El premio Nobel 2008 es un explorador de culturas alejadas tanto en el espacio como en el tiempo; sus inmersiones en México, Panamá, Mauricio o Rodrigues lo conducen hacia la pintura crítica de la sociedad urbana occidental en novelas como Terra amata o Le livre des fuites, lo llevan a desembocar en la nostalgia de otro modo de vida y del tiempo de sus antepasados en El buscador de oro o La cuarentena. La variedad de sus orígenes familiares –mauricianos, bretones y mediterráneos– se ve además ampliada por su inclinación al contacto vital e intelectual con lo primigenio: traduce Las profecías de Chilam Balam y la Relación de Michoacán, edita el Kalevala o prologa el Génesis. Y todo ello lo vincula –de manera imprecisa pero eficaz– a la nueva estructura del campo literario francés que se ha dado en llamar la «literatura-mundo», y que pone de relieve la reivindicación de la diversidad de identidades dentro del sustrato común de la lengua francesa. Se podría casi decir que, como novelista, Le Clézio –gran políglota– fue francés antes de ser francófono: su primer título fue El atestado, texto más que pariente del muy galo Nouveau Roman; sin embargo, actualmente, su figura se asocia a ese fenómeno de la literatura francesa que consiste en acoger como propios a todos aquellos autores extranjeros que se expresen en lengua franca. Pues Le Clézio, que tiene nacionalidad francesa y mauriciana, no sólo cultiva la vocación de extranjería con sus modos vitales –sus ausencias de la metrópoli, su desafección por los medios y cenáculos–, sino también con el tempo y la trama de sus novelas. Por todo ello, el Premio Nobel 2008 ha sido una jugada con carambola que ha tocado al Hexágono y a la francofonía.

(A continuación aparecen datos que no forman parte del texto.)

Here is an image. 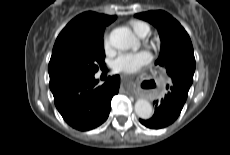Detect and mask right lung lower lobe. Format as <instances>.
<instances>
[{"mask_svg": "<svg viewBox=\"0 0 230 155\" xmlns=\"http://www.w3.org/2000/svg\"><path fill=\"white\" fill-rule=\"evenodd\" d=\"M95 73L50 77L55 106L73 128L87 131L101 125L111 109V99L118 93L120 77H108L97 85Z\"/></svg>", "mask_w": 230, "mask_h": 155, "instance_id": "right-lung-lower-lobe-1", "label": "right lung lower lobe"}]
</instances>
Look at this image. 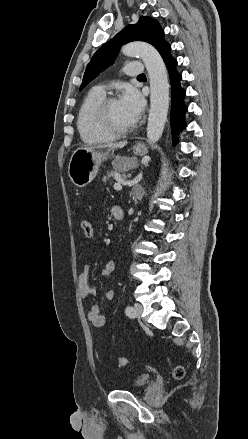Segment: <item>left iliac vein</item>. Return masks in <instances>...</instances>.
<instances>
[{
	"label": "left iliac vein",
	"mask_w": 248,
	"mask_h": 439,
	"mask_svg": "<svg viewBox=\"0 0 248 439\" xmlns=\"http://www.w3.org/2000/svg\"><path fill=\"white\" fill-rule=\"evenodd\" d=\"M133 310H134V312H133L132 317L140 318L141 314H142V311H143V307L140 304H135L133 306Z\"/></svg>",
	"instance_id": "4c4485c4"
}]
</instances>
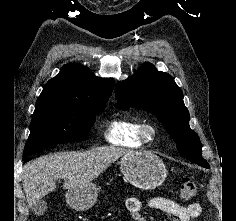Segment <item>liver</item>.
I'll list each match as a JSON object with an SVG mask.
<instances>
[{
	"label": "liver",
	"mask_w": 236,
	"mask_h": 221,
	"mask_svg": "<svg viewBox=\"0 0 236 221\" xmlns=\"http://www.w3.org/2000/svg\"><path fill=\"white\" fill-rule=\"evenodd\" d=\"M130 151L115 146L96 147L79 152H59L35 159L23 170V189L28 206L56 188V180L64 179L67 190L91 183L114 161Z\"/></svg>",
	"instance_id": "obj_1"
}]
</instances>
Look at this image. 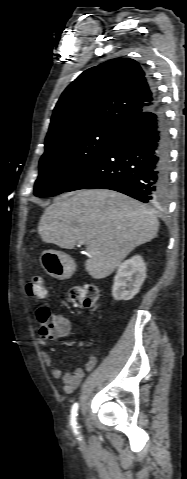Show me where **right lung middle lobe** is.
Segmentation results:
<instances>
[{
	"instance_id": "1",
	"label": "right lung middle lobe",
	"mask_w": 187,
	"mask_h": 479,
	"mask_svg": "<svg viewBox=\"0 0 187 479\" xmlns=\"http://www.w3.org/2000/svg\"><path fill=\"white\" fill-rule=\"evenodd\" d=\"M120 130L111 126H93L70 131L45 143L34 194L51 197L64 192L103 154Z\"/></svg>"
}]
</instances>
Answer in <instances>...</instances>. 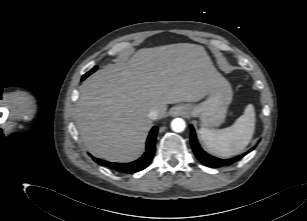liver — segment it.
Wrapping results in <instances>:
<instances>
[{
    "instance_id": "1",
    "label": "liver",
    "mask_w": 307,
    "mask_h": 221,
    "mask_svg": "<svg viewBox=\"0 0 307 221\" xmlns=\"http://www.w3.org/2000/svg\"><path fill=\"white\" fill-rule=\"evenodd\" d=\"M204 47L178 43L138 50L129 60L99 70L81 87L76 104L80 137L94 156L129 162L142 152L151 110L196 102L223 80Z\"/></svg>"
}]
</instances>
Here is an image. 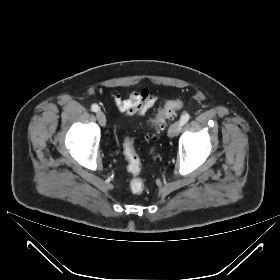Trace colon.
I'll use <instances>...</instances> for the list:
<instances>
[{"label": "colon", "instance_id": "5ec220e1", "mask_svg": "<svg viewBox=\"0 0 280 280\" xmlns=\"http://www.w3.org/2000/svg\"><path fill=\"white\" fill-rule=\"evenodd\" d=\"M184 106L181 100L168 102L160 109L152 120L155 129L165 126L166 120L174 117L176 112ZM124 154L128 161L129 171L135 175L130 181V190L134 194H140L144 190V181L138 176L141 171V162L134 147V138L128 137L124 142Z\"/></svg>", "mask_w": 280, "mask_h": 280}]
</instances>
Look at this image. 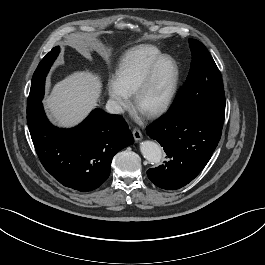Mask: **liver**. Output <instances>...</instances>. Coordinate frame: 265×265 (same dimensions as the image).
Segmentation results:
<instances>
[{"mask_svg": "<svg viewBox=\"0 0 265 265\" xmlns=\"http://www.w3.org/2000/svg\"><path fill=\"white\" fill-rule=\"evenodd\" d=\"M102 83L97 74L76 71L56 83L44 100L50 117L61 127L80 123L96 106Z\"/></svg>", "mask_w": 265, "mask_h": 265, "instance_id": "6515ba94", "label": "liver"}]
</instances>
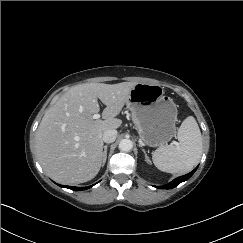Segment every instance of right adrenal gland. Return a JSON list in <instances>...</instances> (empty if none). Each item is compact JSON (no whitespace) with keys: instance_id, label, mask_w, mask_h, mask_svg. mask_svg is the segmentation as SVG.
<instances>
[{"instance_id":"1","label":"right adrenal gland","mask_w":243,"mask_h":243,"mask_svg":"<svg viewBox=\"0 0 243 243\" xmlns=\"http://www.w3.org/2000/svg\"><path fill=\"white\" fill-rule=\"evenodd\" d=\"M107 148H108V145H105L104 146V151H103V161H102V167L105 165L106 163V159H107Z\"/></svg>"}]
</instances>
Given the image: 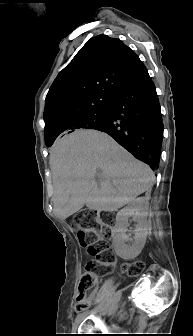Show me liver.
I'll return each mask as SVG.
<instances>
[{
	"mask_svg": "<svg viewBox=\"0 0 193 336\" xmlns=\"http://www.w3.org/2000/svg\"><path fill=\"white\" fill-rule=\"evenodd\" d=\"M49 163L54 212L62 220L84 205L98 212L115 211L149 192L155 181L147 164L96 130H79L58 140Z\"/></svg>",
	"mask_w": 193,
	"mask_h": 336,
	"instance_id": "obj_1",
	"label": "liver"
}]
</instances>
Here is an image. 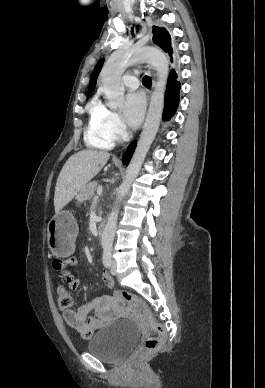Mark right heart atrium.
<instances>
[{"instance_id":"obj_1","label":"right heart atrium","mask_w":265,"mask_h":388,"mask_svg":"<svg viewBox=\"0 0 265 388\" xmlns=\"http://www.w3.org/2000/svg\"><path fill=\"white\" fill-rule=\"evenodd\" d=\"M102 118L103 128L108 135L113 138H123L127 135L128 129L119 114L104 107Z\"/></svg>"}]
</instances>
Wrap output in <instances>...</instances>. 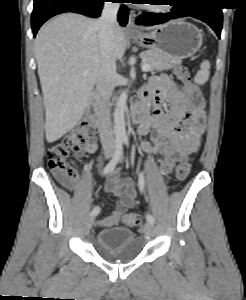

Ni siquiera su libro más reciente, La música del hambre, escapa a la mirada descentralizadora que le caracteriza: la historia de su madre –levemente ficcionalizada– en el París de entreguerras presenta una pequeña sociedad conformada por individuos ligados a otras tierras –el abuelo Soliman y su hijo Alexandre, retornados de Mauricio con todo su clan, Xenia, la inmigrante rusa amiga de la juventud–; además, la familia está sometida a fuerzas que poco a poco desintegran su orden y la despojan de sofisticación: la amenaza del nazismo, la dilapidación de la fortuna, la experiencia del hambre, el exilio. El desmoronamiento generalizado les lleva a emprender un largo viaje hacia Niza, adonde llegarán como refugiados. Y esta última travesía nos devuelve las resonancias de otras muchas que puntúan las novelas de Le Clézio.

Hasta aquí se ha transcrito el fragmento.